# What is required
Nothing below is to be printed except the lines between the line holding "はっしん！学ぶんポータル" and the line holding "2022年4月の学校のようすの記事一", inclusive, each exactly as it appears.
━━━ Record set
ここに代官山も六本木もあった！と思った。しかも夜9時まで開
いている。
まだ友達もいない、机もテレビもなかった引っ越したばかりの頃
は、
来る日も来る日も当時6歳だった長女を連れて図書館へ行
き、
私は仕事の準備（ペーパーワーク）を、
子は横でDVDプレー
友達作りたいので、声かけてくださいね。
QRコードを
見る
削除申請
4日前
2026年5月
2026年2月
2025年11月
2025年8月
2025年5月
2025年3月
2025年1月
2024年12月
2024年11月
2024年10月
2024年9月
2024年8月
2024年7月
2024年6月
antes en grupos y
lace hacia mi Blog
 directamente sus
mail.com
━━━━━━
━━━ Record set
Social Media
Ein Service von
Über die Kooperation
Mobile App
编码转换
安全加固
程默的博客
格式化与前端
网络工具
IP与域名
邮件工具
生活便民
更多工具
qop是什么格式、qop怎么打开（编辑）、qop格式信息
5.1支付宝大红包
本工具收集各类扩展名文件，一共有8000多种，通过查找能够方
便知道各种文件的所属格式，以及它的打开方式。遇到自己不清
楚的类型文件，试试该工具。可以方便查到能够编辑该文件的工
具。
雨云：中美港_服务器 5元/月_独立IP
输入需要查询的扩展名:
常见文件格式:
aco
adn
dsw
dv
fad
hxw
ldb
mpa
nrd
━━━━━━
━━━ Record set
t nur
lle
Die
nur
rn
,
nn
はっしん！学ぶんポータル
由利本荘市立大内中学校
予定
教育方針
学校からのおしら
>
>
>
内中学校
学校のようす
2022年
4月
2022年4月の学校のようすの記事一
━━━━━━
# Solution for this problem
はっしん！学ぶんポータル
由利本荘市立大内中学校
予定
教育方針
学校からのおしら
>
>
>
内中学校
学校のようす
2022年
4月
2022年4月の学校のようすの記事一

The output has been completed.